Netstat is reporting the ListenDrops and/or ListenOverflows which map
to LINUX_MIB_LISTENDROPS and LINUX_MIB_LISTENOVERFLOWS. Those get
incremented in tcp_v4_syn_recv_sock() (and its v6 version etc)
if (sk_acceptq_is_full(sk))
goto exit_overflow;
Will increment both overflows and drops, and drops will increment on its
own in some additional cases.
> Because we are using syncookies, and AFAIK with that enabled, all
> SYNs are being replied, and what the listen backlog is really
> limitting is the "completely established sockets waiting to be
> accepted", according to listen(2). What I don't really know to be
> honest, is what a "completely established socket" is, does it mean
> that the SYN,ACK was sent, or the ACK was received back?
I have always thought it meant that the ACK of the SYN|ACK has been
received.
SyncookiesSent SyncookiesRecv SyncookiesFailed also appear in
/proc/net/netstat and presumably in netstat -s output.
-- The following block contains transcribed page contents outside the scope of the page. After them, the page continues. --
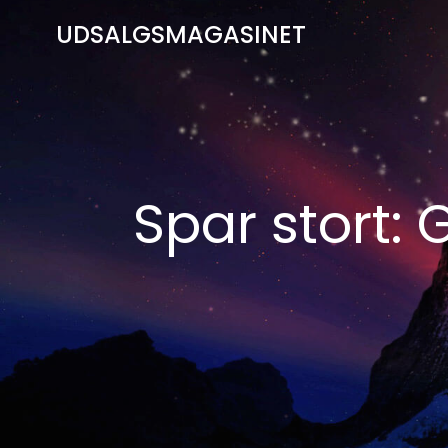
Videre
UDSALGSMAGASINET
til
indhold
Spar stort: 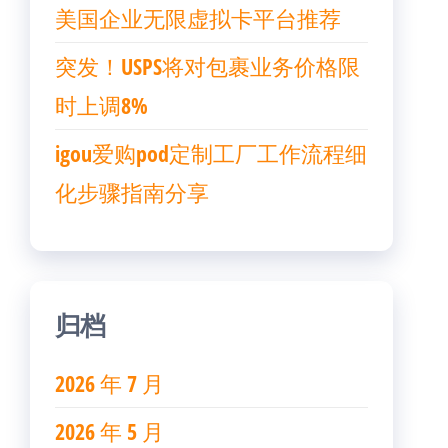
美国企业无限虚拟卡平台推荐
突发！USPS将对包裹业务价格限
时上调8%
igou爱购pod定制工厂工作流程细
化步骤指南分享
归档
2026 年 7 月
2026 年 5 月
> Also, from the client side, when is the connect(2) call done? When the
> SYN,ACK is received?
That would be my assumption.
In a previous message:
> What I'm seeing are clients taking either useconds to connect, or 3
> seconds, which suggest SYNs are getting lost, but the network doesn't
> seem to be the problem. I'm still investigating this, so unfortunately
> I'm not really sure.
I recently ran into something like that, which turned-out to be an issue
with nf_conntrack and its table filling.